As a senior in high school, Cameron was told she had stage III rhabdomyosarcoma, a rare cancer that shows up in the body's soft tissues. It is a cancer that Cameron has defeated, only to see it return again.
"The question that posed in my head was, 'Why me?'" Cameron said. "As cheesy as that sounds, I think that's what most people go through."
It was in the middle of dealing with such heavy questions that Cameron, who recently graduated from Dominican University with a nursing degree, got a visit from Jane Siegel, an expressive arts therapist at Sutter CPMC Van Ness Campus.
It was Jane who introduced Cameron to the calming, meditative effects of rock painting. It was someone else, however, who opened Cameron's eyes to its power.
"I think it has to do with one of the nurses I had on the floor," Cameron said.
Sensing that the nurse could use a little therapy herself, Cameron offered to paint rocks with her.

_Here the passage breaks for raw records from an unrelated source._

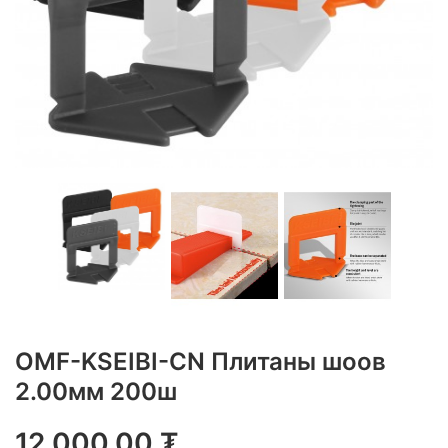
OMF-KSEIBI-CN Плитаны шоов
2.00мм 200ш
12,000.00
₮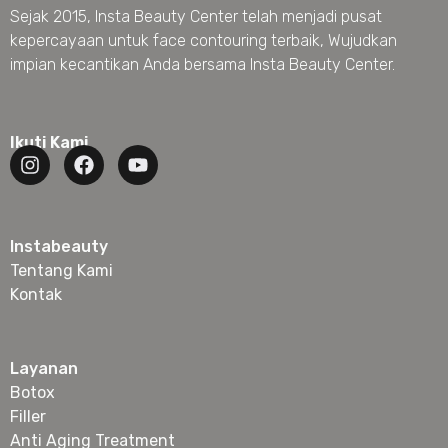
Sejak 2015, Insta Beauty Center telah menjadi pusat
kepercayaan untuk face contouring terbaik, Wujudkan
impian kecantikan Anda bersama Insta Beauty Center.
Ikuti Kami
Instabeauty
Tentang Kami
Kontak
Layanan
Botox
Filler
Anti Aging Treatment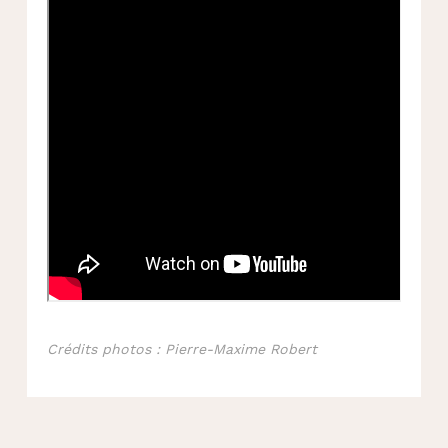
Crédits photos : Pierre-Maxime Robert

"It's been very healing for me just to paint them and I thought it would be a tool to heal others," Cameron said.
It worked so well, Cameron instantly knew she was onto something. So, Cameron began painting and leaving rocks with inspirational messages in a hospital courtyard garden for other patients. At school and at home she would gather family and friends together in groups for therapy sessions disguised as painting parties.
Cameron also began posting her creations on Instagram, then placing them around her community.
"On a hiking trail or by the sidewalk," Cameron said. "And if anybody sees it or wants to keep it and take if for themselves because it sparked something in them, the rocks are for them."